# größere daten von applet nach servlet schicken (port 80)



## karambara (25. Jan 2007)

hallo!
wie kann ich von einem applet aus eine größere datei (wird vorher aufgeteilt und die einzelnen datei-häppchen mit gzip komprimiert) zu einem servlet über port 80 schicken?
das servlet ist auf dem selben rechner wie das applet. socket-befehle fallen wohl raus, da auf dem server natürlich schon der webserver auf port 80 läuft, der das applet und das servlet zur verfügung stellt.
hat jemand ne idee?


----------



## KSG9|sebastian (25. Jan 2007)

du kannst nen post request absenden mit dem entsprechenden content-type (musst mal googlen, weiß grade net..irgendwas mit octet-stream oder so)

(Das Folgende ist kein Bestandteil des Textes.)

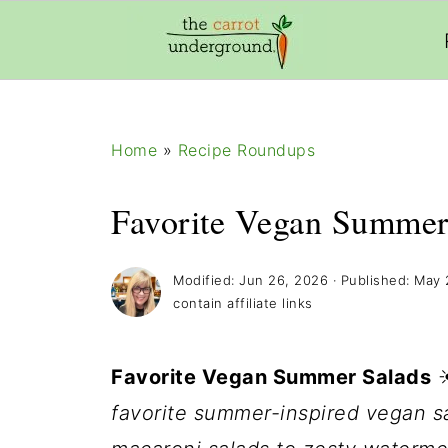
add_filter( 'frm_zap_url_auth', '__return_true' )
Home
»
Recipe Roundups
Favorite Vegan Summer
Modified:
Jun 26, 2026
· Published:
May 
contain affiliate links
Favorite Vegan Summer Salads
favorite summer-inspired vegan sa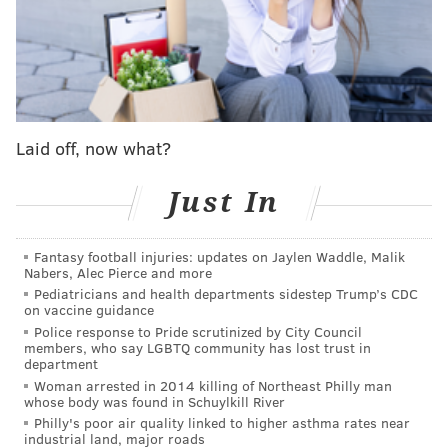
was suspended, Hernández threaded the needle and
has a chance to make his stay in Philadelphia much
longer than many would have anticipated it being
when the Phillies claimed him off waivers shortly
before Opening Day.
Laid off, now what?
For that to happen, though, Hernández must begin to
pitch better. He throws hard and has good stuff, but
Just In
struggles with command to such a degree that it is
difficult to imagine ever using him in a high-leverage
Fantasy football injuries: updates on Jaylen Waddle, Malik
situation.
Nabers, Alec Pierce and more
Pediatricians and health departments sidestep Trump’s CDC
Key stat: Hernández has a 1.91 WHIP in 20.1 innings
on vaccine guidance
Police response to Pride scrutinized by City Council
pitched this season.
members, who say LGBTQ community has lost trust in
department
No. 7: Max Lazar (R)
Woman arrested in 2014 killing of Northeast Philly man
whose body was found in Schuylkill River
Lazar, who turns 26 on Tuesday, was the reliever
Philly's poor air quality linked to higher asthma rates near
industrial land, major roads
eventually recalled from Triple-A to fill the spot in the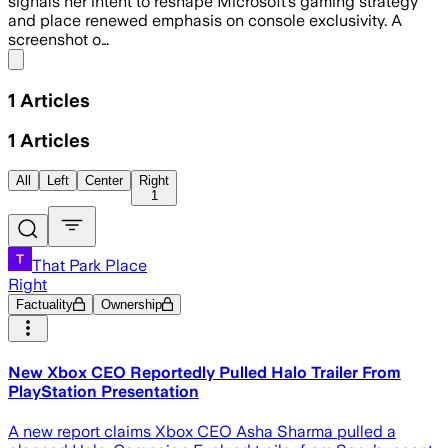
signals her intent to reshape Microsoft’s gaming strategy
and place renewed emphasis on console exclusivity. A
screenshot o…
Share menu
1
Articles
1
Articles
All
Left
Center
Right
1
That Park Place
Right
Factuality
Ownership
New Xbox CEO Reportedly Pulled Halo Trailer From
PlayStation Presentation
A new report claims Xbox CEO Asha Sharma pulled a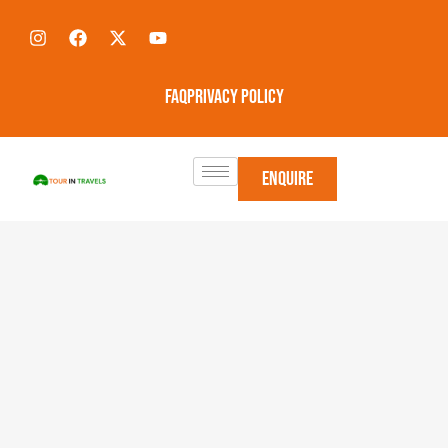
FAQ
Privacy Policy
Enquire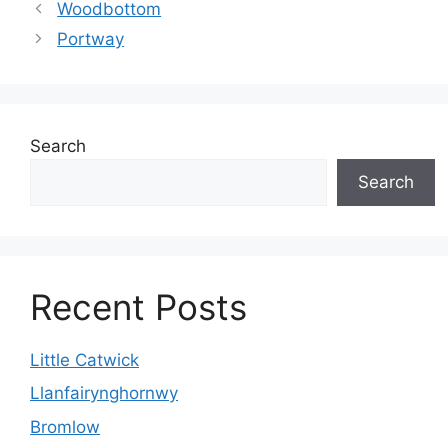
Woodbottom
Portway
Search
Search
Recent Posts
Little Catwick
Llanfairynghornwy
Bromlow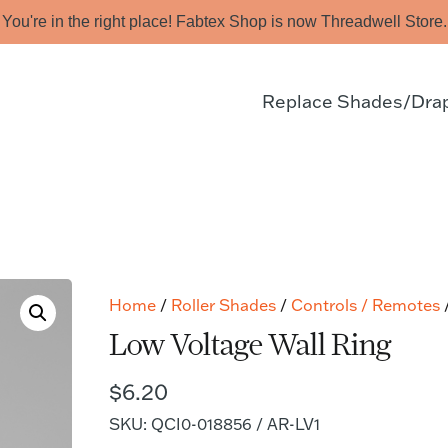
You're in the right place! Fabtex Shop is now Threadwell Store.
Replace Shades/Dra
Home
/
Roller Shades
/
Controls / Remotes
/
Low Voltage Wall Ring
$
6.20
SKU: QCI0-018856 / AR-LV1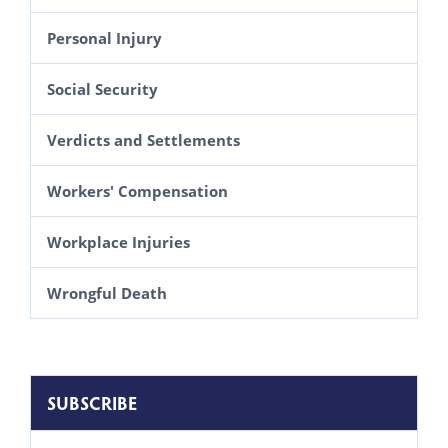
Personal Injury
Social Security
Verdicts and Settlements
Workers' Compensation
Workplace Injuries
Wrongful Death
SUBSCRIBE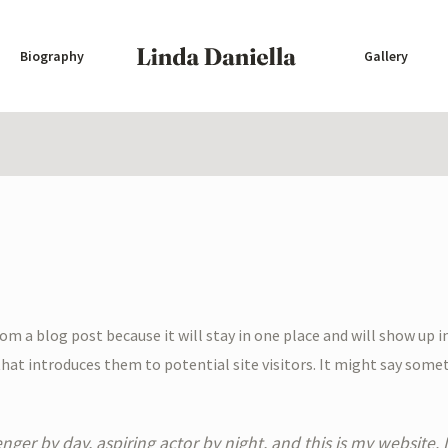
Biography
Gallery
from a blog post because it will stay in one place and will show up 
at introduces them to potential site visitors. It might say someth
nger by day, aspiring actor by night, and this is my website. I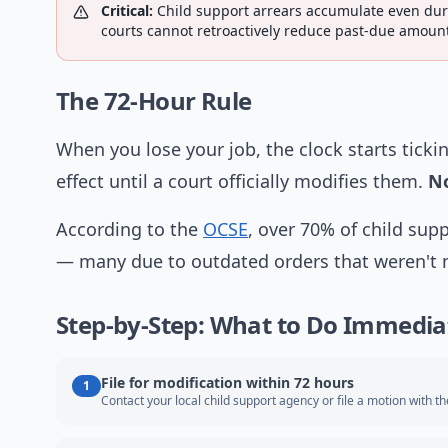
Critical:
Child support arrears accumulate even dur
courts cannot retroactively reduce past-due amount
The 72-Hour Rule
When you lose your job, the clock starts tickin
effect until a court officially modifies them.
No
According to the
OCSE
, over 70% of child sup
— many due to outdated orders that weren't mo
Step-by-Step: What to Do Immedia
File for modification within 72 hours
1
Contact your local child support agency or file a motion with th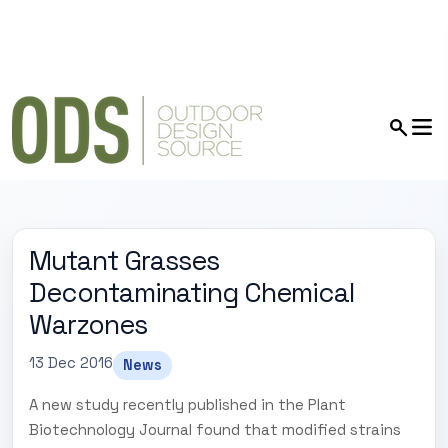
Mutant Grasses
Decontaminating Chemical
Warzones
13 Dec 2016
News
A new study recently published in the Plant
Biotechnology Journal found that modified strains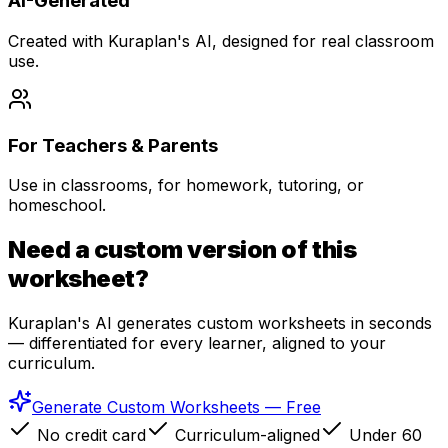
AI-Generated
Created with Kuraplan's AI, designed for real classroom
use.
For Teachers & Parents
Use in classrooms, for homework, tutoring, or
homeschool.
Need a custom version of this
worksheet?
Kuraplan's AI generates custom worksheets in seconds
— differentiated for every learner, aligned to your
curriculum.
Generate Custom Worksheets — Free
No credit card
Curriculum-aligned
Under 60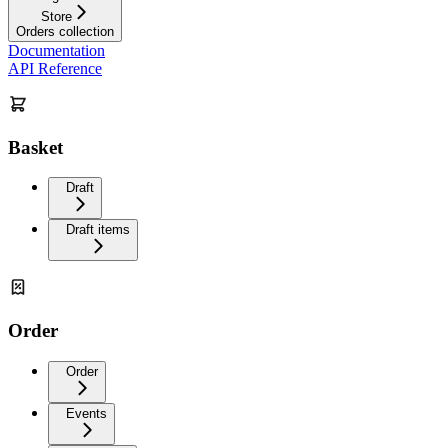
Store
Orders collection
Documentation
API Reference
Basket
Draft
Draft items
Order
Order
Events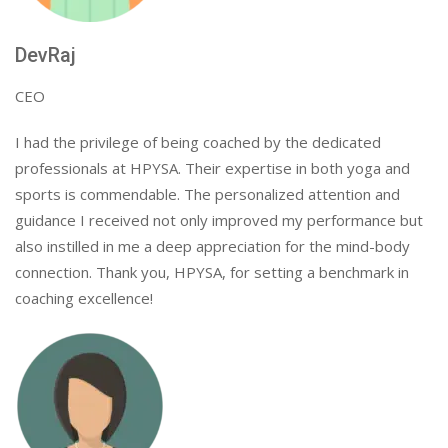
DevRaj
CEO
I had the privilege of being coached by the dedicated
professionals at HPYSA. Their expertise in both yoga and
sports is commendable. The personalized attention and
guidance I received not only improved my performance but
also instilled in me a deep appreciation for the mind-body
connection. Thank you, HPYSA, for setting a benchmark in
coaching excellence!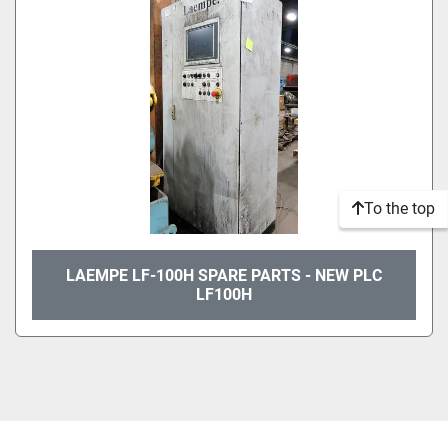
To the top
LAEMPE LF-100H SPARE PARTS - NEW PLC
LF100H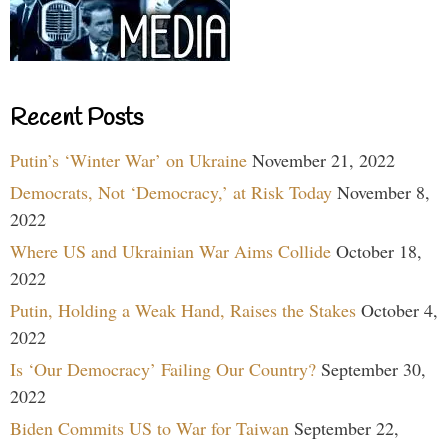
Recent Posts
Putin’s ‘Winter War’ on Ukraine
November 21, 2022
Democrats, Not ‘Democracy,’ at Risk Today
November 8,
2022
Where US and Ukrainian War Aims Collide
October 18,
2022
Putin, Holding a Weak Hand, Raises the Stakes
October 4,
2022
Is ‘Our Democracy’ Failing Our Country?
September 30,
2022
Biden Commits US to War for Taiwan
September 22,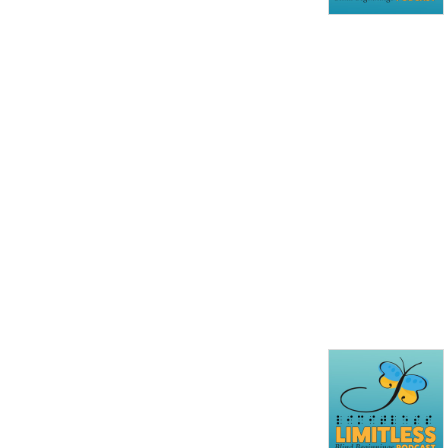
every episode you will see 
that the opportunities for 
people who are blind or 
partially sighted are truly ... 
limitless!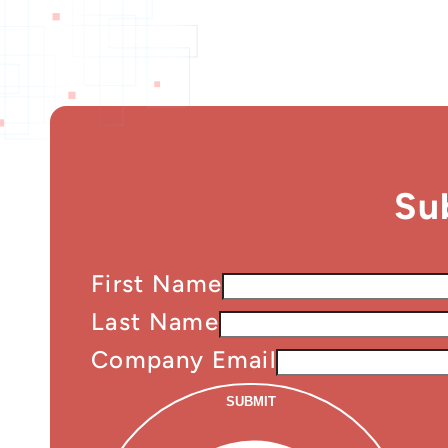
Su
First Name
Last Name
Company Email
SUBMIT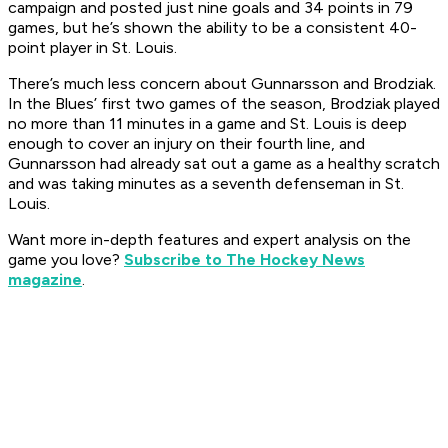
campaign and posted just nine goals and 34 points in 79
games, but he’s shown the ability to be a consistent 40-
point player in St. Louis.
There’s much less concern about Gunnarsson and Brodziak.
In the Blues’ first two games of the season, Brodziak played
no more than 11 minutes in a game and St. Louis is deep
enough to cover an injury on their fourth line, and
Gunnarsson had already sat out a game as a healthy scratch
and was taking minutes as a seventh defenseman in St.
Louis.
Want more in-depth features and expert analysis on the
game you love?
Subscribe to The Hockey News
magazine
.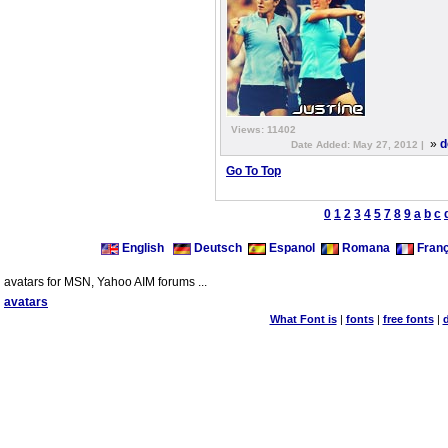
Views: 11402
»
d
Date Added: May 27, 2012 |
Go To Top
0
1
2
3
4
5
7
8
9
a
b
c
English
Deutsch
Espanol
Romana
Franç
avatars for MSN, Yahoo AIM forums ...
avatars
What Font is
|
fonts
|
free fonts
|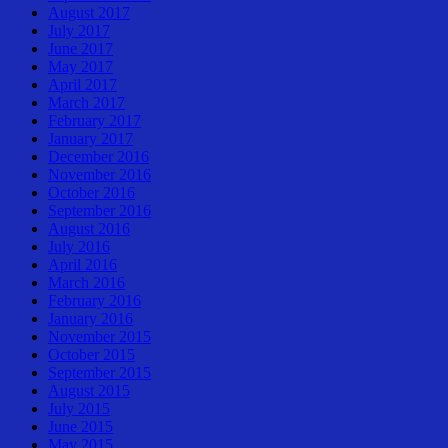
August 2017
July 2017
June 2017
May 2017
April 2017
March 2017
February 2017
January 2017
December 2016
November 2016
October 2016
September 2016
August 2016
July 2016
April 2016
March 2016
February 2016
January 2016
November 2015
October 2015
September 2015
August 2015
July 2015
June 2015
May 2015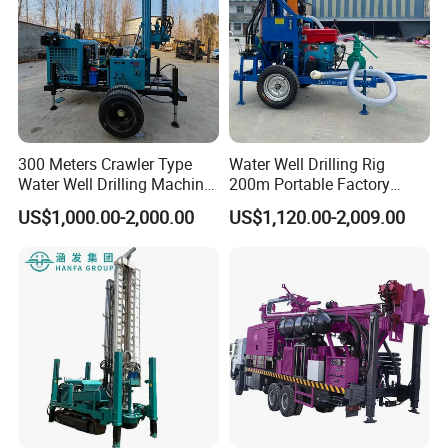
300 Meters Crawler Type
Water Well Drilling Rig
Water Well Drilling Machine
200m Portable Factory
Borehole Portable Water
Bestseller Equipment
US$1,000.00-2,000.00
US$1,120.00-2,009.00
Well Drilling Machine
Factory Price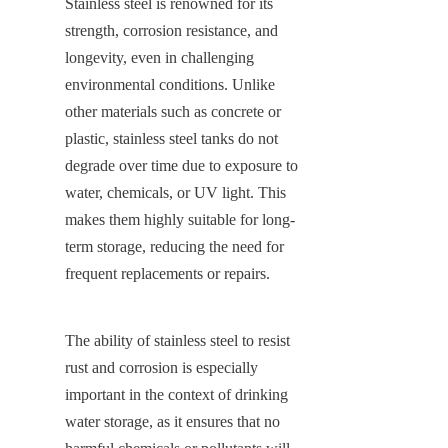
Stainless steel is renowned for its 
strength, corrosion resistance, and 
longevity, even in challenging 
environmental conditions. Unlike 
other materials such as concrete or 
plastic, stainless steel tanks do not 
degrade over time due to exposure to 
water, chemicals, or UV light. This 
makes them highly suitable for long-
term storage, reducing the need for 
frequent replacements or repairs.
The ability of stainless steel to resist 
rust and corrosion is especially 
important in the context of drinking 
water storage, as it ensures that no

beim servlet kannste dann z.b. über die commons-fileupload das ganze machen

wie der request aufgebaut wird findest du im protokoll raus, oder einfacher:
du verwendest den apache httpclient und feuerst damit einen simplen postrequest ab

backend (also servlet):
commons-fileupload, gibts auch einfache beispiele

client(applet):
apache httpclient einfach einen post von nem formular simulieren (gibts genügend tutorials bei apache)


----------



## karambara (25. Jan 2007)

klappt, danke


----------